Ce que Mme de Guermantes croyait décevoir mon attente était, au contraire, ce qui, sur la fin-car le duc et le général ne cessèrent plus de parler généalogies-sauvait ma soirée d'une déception complète. Comment n'en eusse-je pas éprouvé une jusqu'ici? Chacun des convives du dîner, affublant le nom mystérieux sous lequel je l'avais seulement connu et rêvé à distance, d'un corps et d'une intelligence pareils ou inférieurs à ceux de toutes les personnes que je connaissais, m'avait donné l'impression de plate vulgarité que peut donner l'entrée dans le port danois d'Elseneur à tout lecteur enfiévré d'Hamlet. Sans doute ces régions géographiques et ce passé ancien, qui mettaient des futaies et des clochers gothiques dans leur nom, avaient, dans une certaine mesure, formé leur visage, leur esprit et leurs préjugés, mais n'y subsistaient que comme la cause dans l'effet, c'est-à-dire peut-être possibles à dégager pour l'intelligence, mais nullement sensibles à l'imagination.
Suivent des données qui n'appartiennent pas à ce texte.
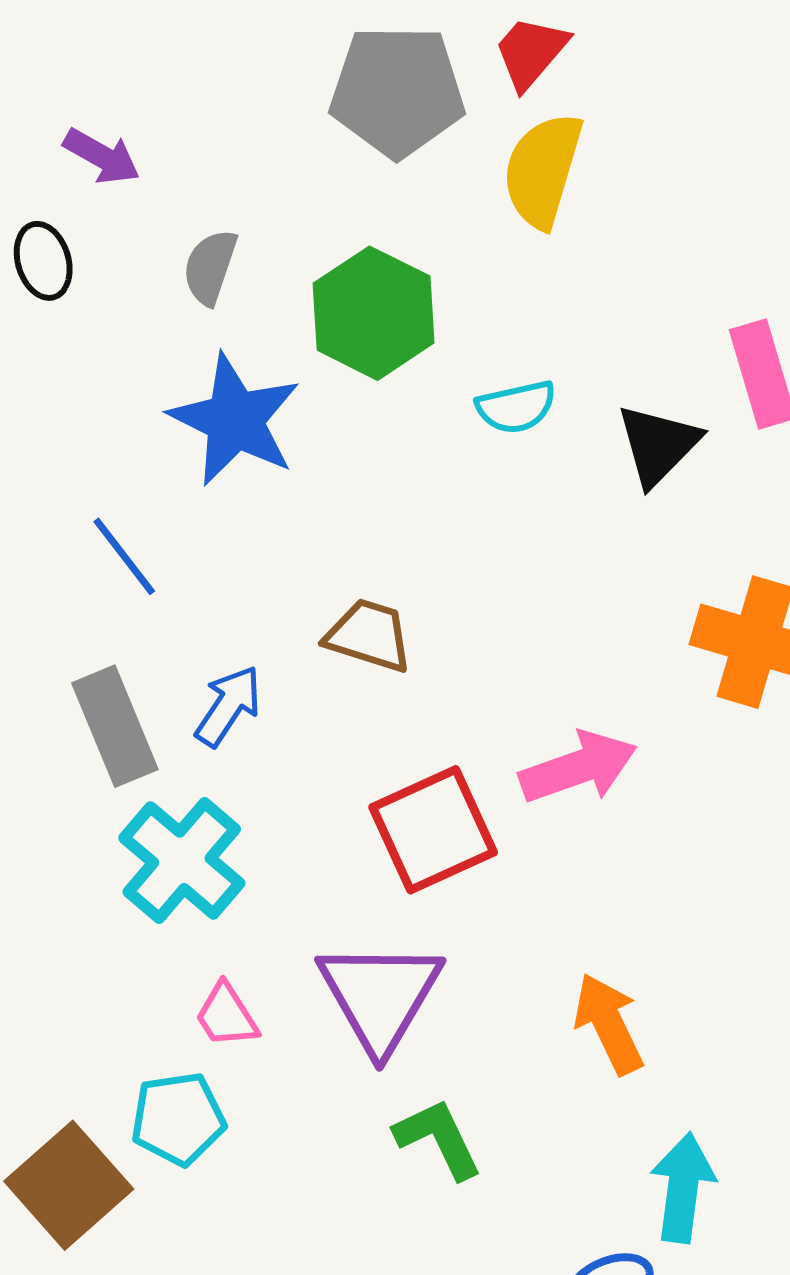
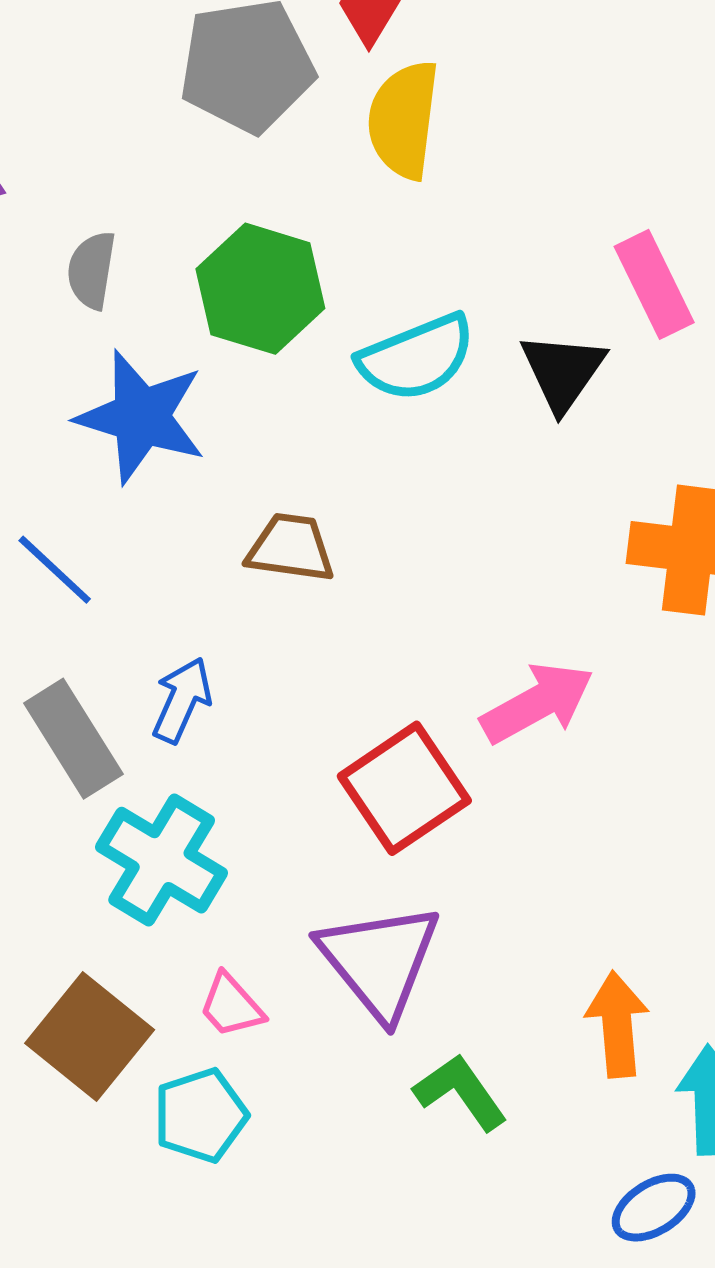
cyan semicircle: (516, 407) -> (416, 358), size x1.5
brown trapezoid: (369, 635) -> (291, 548), moved
orange arrow: (609, 1024) -> (617, 1024), moved, turned 30
brown square: (69, 1185) -> (90, 1037), moved

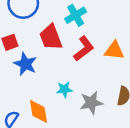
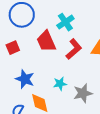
blue star: (25, 64) -> (25, 79), moved

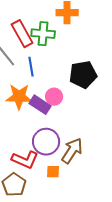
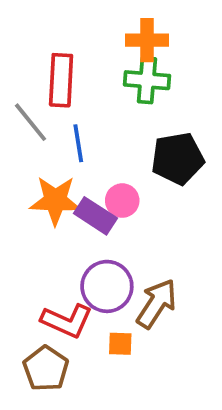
red rectangle: (22, 34) -> (61, 80), turned 32
green cross: (43, 34) -> (147, 80), moved

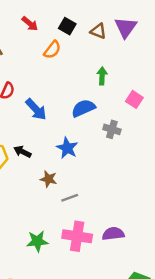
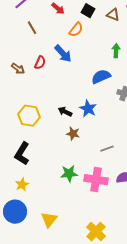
blue arrow: (36, 109) -> (63, 54), moved
black arrow: (22, 152) -> (65, 112), moved
gray line: (70, 198) -> (107, 149), moved
green star: (37, 241) -> (69, 174), moved

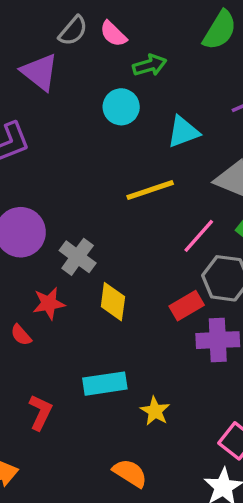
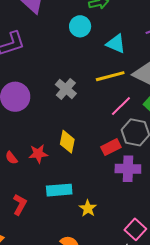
cyan triangle: (183, 132) -> (116, 44), turned 40
yellow line: (150, 190) -> (110, 76), moved
gray cross: (78, 257) -> (66, 89), moved
red star: (49, 303) -> (38, 154), moved

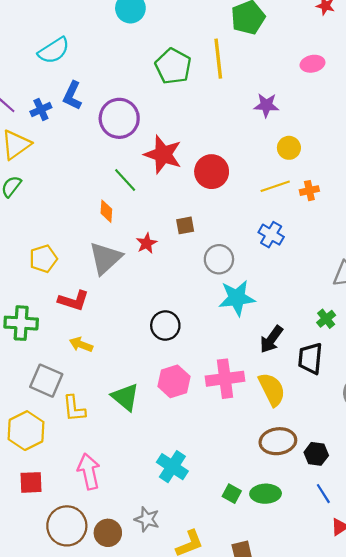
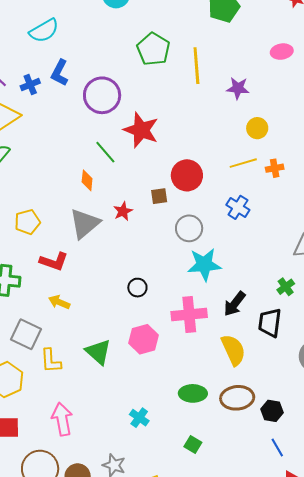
yellow line: (218, 59) -> (196, 66), moved
red circle: (212, 172) -> (187, 175), moved
black circle: (165, 326) -> (137, 288), size x0.7
pink cross: (225, 379) -> (189, 314), moved
cyan cross: (172, 467) -> (139, 418), size x0.7
green ellipse: (266, 494) -> (193, 393), moved

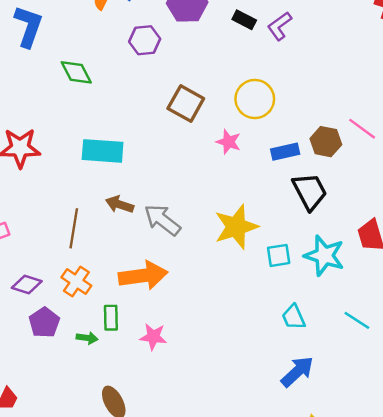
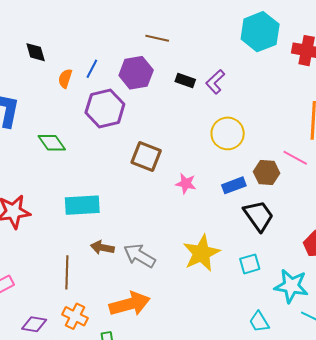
purple hexagon: (145, 40) -> (105, 108), size x1.5
yellow circle: (255, 99) -> (228, 133), moved
cyan square: (279, 255) -> (250, 264), moved
cyan star: (324, 256) -> (291, 286), moved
Et ces préjugés d'autrefois rendirent tout à coup aux amis de M. et Mme de Guermantes leur poésie perdue. Certes, les notions possédées par les nobles et qui font d'eux les lettrés, les étymologistes de la langue, non des mots mais des noms (et encore seulement relativement à la moyenne ignorante de la bourgeoisie, car si, à médiocrité égale, un dévot sera plus capable de vous répondre sur la liturgie qu'un libre penseur, en revanche un archéologue anticlérical pourra souvent en remontrer à son curé sur tout ce qui concerne même l'église de celui-ci), ces notions, si nous voulons rester dans le vrai, c'est-à-dire dans l'esprit, n'avaient même pas pour ces grands seigneurs le charme qu'elles auraient eu pour un bourgeois. Ils savaient peut-être mieux que moi que la duchesse de Guise était princesse de Clèves, d'Orléans et de Porcien, etc., mais ils avaient connu, avant même tous ces noms, le visage de la duchesse de Guise que, dès lors, ce nom leur reflétait. J'avais commencé par la fée, dût-elle bientôt périr; eux par la femme.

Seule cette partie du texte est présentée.